━━━ Data supplied

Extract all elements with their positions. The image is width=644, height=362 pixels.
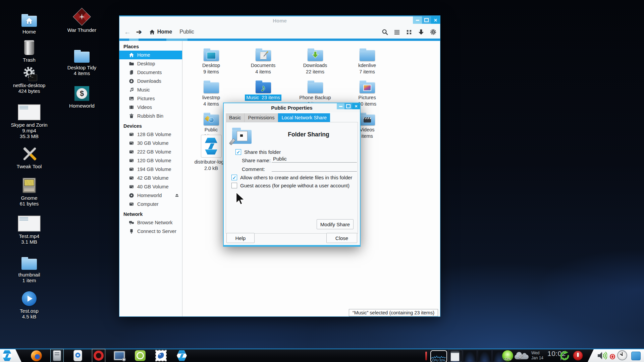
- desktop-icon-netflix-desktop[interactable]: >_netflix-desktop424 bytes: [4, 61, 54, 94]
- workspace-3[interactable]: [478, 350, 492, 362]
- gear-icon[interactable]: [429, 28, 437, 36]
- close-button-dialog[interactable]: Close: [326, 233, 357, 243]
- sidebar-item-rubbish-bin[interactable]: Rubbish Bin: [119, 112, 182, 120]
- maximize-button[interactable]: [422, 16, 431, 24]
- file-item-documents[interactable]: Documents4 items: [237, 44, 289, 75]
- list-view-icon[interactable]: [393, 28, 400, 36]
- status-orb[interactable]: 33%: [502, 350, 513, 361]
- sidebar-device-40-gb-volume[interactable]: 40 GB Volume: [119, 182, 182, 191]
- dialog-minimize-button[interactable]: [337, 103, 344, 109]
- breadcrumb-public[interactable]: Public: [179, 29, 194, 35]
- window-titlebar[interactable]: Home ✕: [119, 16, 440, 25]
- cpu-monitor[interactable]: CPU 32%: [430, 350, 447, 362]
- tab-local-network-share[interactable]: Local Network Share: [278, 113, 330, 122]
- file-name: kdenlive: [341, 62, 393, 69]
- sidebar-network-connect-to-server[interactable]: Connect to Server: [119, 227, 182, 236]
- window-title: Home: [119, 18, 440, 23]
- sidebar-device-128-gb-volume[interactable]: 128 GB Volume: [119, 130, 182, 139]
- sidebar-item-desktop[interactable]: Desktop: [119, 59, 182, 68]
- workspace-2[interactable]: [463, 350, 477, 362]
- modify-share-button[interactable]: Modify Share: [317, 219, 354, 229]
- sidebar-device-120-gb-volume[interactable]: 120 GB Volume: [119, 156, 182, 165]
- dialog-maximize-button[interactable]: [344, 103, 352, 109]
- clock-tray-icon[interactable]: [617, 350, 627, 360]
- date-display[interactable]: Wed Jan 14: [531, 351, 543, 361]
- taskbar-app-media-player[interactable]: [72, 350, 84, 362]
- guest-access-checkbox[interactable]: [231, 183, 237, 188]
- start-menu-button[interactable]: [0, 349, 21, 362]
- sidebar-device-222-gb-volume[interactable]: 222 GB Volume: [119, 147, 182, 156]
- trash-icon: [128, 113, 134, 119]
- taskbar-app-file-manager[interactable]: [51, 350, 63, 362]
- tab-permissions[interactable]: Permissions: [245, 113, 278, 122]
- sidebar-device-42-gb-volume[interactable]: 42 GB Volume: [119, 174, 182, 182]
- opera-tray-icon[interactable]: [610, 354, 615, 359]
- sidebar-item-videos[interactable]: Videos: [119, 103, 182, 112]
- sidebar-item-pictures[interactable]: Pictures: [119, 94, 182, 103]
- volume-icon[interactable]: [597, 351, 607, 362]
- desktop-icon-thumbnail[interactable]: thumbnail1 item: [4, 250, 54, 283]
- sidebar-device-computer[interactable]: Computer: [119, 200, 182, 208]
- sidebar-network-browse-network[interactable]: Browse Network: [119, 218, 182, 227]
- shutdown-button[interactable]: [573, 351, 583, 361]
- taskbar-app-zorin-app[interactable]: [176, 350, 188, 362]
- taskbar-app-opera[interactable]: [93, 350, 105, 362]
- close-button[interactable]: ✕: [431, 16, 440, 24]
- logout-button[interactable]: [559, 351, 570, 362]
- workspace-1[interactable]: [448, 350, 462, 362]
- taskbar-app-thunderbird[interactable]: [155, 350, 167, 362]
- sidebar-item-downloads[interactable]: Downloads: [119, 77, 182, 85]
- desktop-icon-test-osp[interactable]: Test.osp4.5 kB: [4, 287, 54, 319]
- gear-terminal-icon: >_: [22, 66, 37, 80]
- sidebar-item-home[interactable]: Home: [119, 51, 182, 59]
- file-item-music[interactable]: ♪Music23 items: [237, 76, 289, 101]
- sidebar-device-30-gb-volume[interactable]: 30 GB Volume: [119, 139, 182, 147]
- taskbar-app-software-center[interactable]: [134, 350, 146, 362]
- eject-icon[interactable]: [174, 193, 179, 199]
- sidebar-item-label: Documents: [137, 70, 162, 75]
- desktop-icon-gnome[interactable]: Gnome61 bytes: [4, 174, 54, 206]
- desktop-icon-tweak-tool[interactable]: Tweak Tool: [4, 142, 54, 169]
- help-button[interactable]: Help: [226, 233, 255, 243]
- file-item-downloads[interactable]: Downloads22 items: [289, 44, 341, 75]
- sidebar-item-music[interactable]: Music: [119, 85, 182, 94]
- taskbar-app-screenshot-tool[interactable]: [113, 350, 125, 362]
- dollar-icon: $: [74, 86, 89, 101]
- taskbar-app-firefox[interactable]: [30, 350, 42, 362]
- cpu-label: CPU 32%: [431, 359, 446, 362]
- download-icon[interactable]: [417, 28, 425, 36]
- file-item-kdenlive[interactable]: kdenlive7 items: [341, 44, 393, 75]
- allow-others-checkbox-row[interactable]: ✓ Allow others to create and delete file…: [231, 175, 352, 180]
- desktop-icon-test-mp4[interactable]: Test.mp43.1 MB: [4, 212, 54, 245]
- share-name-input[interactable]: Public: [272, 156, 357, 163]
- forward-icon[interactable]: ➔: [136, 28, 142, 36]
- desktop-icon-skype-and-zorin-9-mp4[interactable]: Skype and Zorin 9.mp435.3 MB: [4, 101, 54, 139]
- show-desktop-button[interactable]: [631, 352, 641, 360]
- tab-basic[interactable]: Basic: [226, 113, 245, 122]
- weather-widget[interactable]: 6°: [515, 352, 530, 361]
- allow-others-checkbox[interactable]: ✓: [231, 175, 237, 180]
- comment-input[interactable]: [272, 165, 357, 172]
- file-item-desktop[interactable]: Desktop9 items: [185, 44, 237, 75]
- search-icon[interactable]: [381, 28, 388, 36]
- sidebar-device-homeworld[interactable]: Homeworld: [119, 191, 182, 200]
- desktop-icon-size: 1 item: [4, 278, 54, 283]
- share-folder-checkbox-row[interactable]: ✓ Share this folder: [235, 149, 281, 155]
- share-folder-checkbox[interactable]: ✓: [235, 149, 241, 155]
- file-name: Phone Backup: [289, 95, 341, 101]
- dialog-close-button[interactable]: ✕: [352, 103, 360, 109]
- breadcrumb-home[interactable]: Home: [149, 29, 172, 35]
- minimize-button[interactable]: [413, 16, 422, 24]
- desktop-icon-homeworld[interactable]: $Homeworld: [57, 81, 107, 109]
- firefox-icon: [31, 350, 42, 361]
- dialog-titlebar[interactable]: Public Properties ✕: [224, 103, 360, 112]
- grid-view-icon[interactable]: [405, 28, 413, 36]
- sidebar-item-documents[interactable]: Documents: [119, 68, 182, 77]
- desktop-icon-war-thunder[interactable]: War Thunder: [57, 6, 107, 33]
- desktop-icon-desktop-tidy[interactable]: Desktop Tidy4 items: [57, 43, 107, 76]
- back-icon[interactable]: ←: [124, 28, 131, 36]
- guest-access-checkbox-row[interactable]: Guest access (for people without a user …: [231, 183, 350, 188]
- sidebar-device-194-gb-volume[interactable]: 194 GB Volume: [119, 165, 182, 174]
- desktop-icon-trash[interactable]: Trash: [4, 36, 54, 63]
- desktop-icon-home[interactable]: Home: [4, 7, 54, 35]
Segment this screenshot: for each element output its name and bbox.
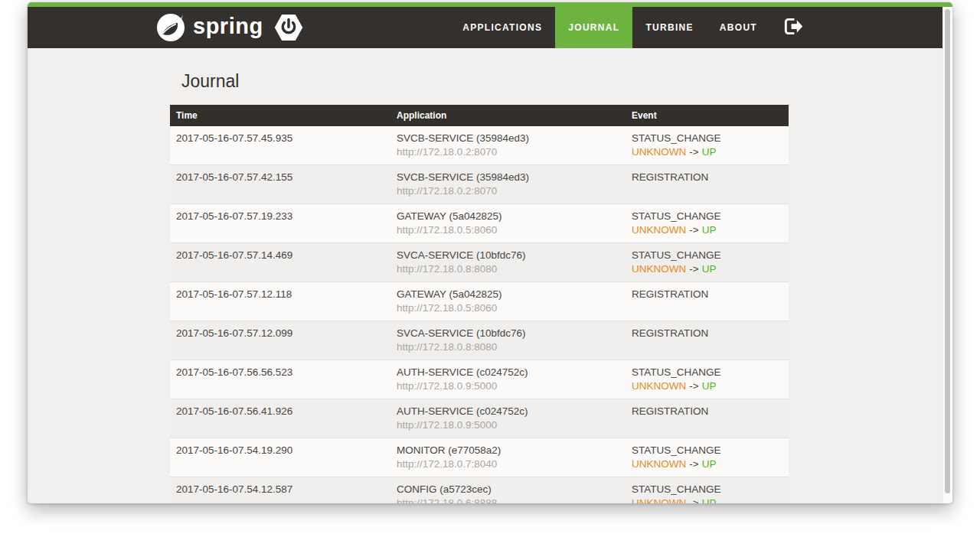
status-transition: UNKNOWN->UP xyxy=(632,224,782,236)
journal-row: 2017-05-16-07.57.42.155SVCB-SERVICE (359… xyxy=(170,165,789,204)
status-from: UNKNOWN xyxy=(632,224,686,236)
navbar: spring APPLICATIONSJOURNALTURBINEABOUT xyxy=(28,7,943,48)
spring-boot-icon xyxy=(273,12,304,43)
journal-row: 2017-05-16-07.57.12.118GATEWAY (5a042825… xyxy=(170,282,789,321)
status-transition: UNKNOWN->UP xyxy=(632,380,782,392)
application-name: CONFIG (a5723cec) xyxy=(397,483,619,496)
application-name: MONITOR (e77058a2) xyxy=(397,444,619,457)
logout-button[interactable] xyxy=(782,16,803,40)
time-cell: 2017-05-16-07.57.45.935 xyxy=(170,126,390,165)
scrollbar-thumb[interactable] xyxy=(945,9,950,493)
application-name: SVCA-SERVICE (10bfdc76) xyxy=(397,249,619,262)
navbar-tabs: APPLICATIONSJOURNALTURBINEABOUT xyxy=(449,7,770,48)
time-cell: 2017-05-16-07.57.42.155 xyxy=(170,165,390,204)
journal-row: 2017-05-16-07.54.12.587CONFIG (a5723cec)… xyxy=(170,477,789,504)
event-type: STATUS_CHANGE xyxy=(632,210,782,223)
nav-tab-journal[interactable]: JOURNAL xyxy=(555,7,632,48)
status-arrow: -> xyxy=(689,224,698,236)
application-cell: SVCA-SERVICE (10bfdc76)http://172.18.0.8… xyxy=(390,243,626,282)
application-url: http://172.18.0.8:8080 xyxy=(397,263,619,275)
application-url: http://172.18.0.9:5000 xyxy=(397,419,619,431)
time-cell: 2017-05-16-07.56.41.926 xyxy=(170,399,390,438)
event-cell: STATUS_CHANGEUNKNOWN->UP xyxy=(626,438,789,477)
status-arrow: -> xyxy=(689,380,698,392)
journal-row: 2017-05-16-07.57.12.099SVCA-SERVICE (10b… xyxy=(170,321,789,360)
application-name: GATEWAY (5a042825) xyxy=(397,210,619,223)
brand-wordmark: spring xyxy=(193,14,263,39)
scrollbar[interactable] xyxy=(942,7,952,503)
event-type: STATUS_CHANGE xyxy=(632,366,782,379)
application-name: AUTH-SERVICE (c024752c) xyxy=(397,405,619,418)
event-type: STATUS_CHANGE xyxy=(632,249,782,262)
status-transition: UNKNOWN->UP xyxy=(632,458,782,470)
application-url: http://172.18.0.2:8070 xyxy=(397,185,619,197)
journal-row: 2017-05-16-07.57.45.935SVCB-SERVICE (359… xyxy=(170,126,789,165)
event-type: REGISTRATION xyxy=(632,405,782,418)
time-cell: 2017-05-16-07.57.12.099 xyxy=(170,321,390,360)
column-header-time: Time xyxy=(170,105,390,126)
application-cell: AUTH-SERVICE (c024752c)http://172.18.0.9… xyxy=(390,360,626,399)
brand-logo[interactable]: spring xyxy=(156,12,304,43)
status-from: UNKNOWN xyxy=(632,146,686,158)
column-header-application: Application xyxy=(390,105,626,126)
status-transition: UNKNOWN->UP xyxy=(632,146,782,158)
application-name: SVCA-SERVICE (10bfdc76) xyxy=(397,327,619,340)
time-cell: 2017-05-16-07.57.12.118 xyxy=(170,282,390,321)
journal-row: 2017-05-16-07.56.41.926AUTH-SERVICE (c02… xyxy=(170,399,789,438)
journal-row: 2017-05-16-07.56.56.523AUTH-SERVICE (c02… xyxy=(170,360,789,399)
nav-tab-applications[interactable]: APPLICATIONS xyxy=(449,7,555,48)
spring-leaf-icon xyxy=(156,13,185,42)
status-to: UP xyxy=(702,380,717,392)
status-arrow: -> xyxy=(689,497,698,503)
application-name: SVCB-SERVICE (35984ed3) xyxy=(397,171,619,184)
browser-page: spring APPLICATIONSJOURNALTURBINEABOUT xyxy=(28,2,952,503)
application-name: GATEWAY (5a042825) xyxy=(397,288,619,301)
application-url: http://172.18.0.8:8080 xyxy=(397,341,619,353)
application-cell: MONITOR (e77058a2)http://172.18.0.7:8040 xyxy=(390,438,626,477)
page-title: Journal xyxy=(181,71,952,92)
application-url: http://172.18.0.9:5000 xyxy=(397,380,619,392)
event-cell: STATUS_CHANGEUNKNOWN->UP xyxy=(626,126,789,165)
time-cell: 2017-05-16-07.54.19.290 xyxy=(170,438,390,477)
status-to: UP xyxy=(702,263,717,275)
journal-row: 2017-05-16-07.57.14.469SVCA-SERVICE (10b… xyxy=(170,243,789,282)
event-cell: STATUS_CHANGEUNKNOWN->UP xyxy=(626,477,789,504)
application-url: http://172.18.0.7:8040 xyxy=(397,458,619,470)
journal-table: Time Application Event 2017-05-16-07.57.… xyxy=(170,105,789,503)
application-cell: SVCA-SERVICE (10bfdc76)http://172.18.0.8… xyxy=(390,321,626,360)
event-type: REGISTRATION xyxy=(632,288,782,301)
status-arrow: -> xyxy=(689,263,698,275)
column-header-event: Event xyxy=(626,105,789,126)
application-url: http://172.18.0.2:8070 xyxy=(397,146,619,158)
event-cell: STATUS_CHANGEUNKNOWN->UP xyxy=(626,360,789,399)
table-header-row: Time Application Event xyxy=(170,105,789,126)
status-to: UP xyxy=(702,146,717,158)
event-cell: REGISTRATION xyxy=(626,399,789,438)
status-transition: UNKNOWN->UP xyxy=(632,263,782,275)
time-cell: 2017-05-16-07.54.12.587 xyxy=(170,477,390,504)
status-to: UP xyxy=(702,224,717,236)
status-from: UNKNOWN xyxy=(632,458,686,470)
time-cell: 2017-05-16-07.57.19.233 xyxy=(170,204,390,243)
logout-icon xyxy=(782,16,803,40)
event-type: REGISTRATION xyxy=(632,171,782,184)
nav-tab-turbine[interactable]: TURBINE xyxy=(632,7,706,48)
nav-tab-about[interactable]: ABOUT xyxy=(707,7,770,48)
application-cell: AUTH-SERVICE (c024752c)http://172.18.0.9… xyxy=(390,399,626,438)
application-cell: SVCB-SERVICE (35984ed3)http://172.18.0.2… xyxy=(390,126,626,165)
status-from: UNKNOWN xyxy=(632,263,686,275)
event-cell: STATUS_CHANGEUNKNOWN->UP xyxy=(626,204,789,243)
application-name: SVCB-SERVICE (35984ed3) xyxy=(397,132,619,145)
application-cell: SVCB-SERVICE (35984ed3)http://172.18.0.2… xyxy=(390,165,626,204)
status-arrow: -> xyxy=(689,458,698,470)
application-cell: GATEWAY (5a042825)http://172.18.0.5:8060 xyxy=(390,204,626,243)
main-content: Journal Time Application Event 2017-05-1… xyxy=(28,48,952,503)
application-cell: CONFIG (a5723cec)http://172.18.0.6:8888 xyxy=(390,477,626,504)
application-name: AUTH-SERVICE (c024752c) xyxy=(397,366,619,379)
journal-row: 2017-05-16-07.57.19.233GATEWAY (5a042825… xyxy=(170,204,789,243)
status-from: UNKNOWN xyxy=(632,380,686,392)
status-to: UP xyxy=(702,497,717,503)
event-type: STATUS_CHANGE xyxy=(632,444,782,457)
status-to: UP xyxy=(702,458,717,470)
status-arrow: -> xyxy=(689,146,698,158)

━━━━━━

> [Required action]: Please copy each line of the material that has the string "firefox" somewhere in it.

> [Solution for this exercise]:
- taskbar-app-firefox[interactable]: [30, 350, 42, 362]
- firefox-icon: [31, 350, 42, 361]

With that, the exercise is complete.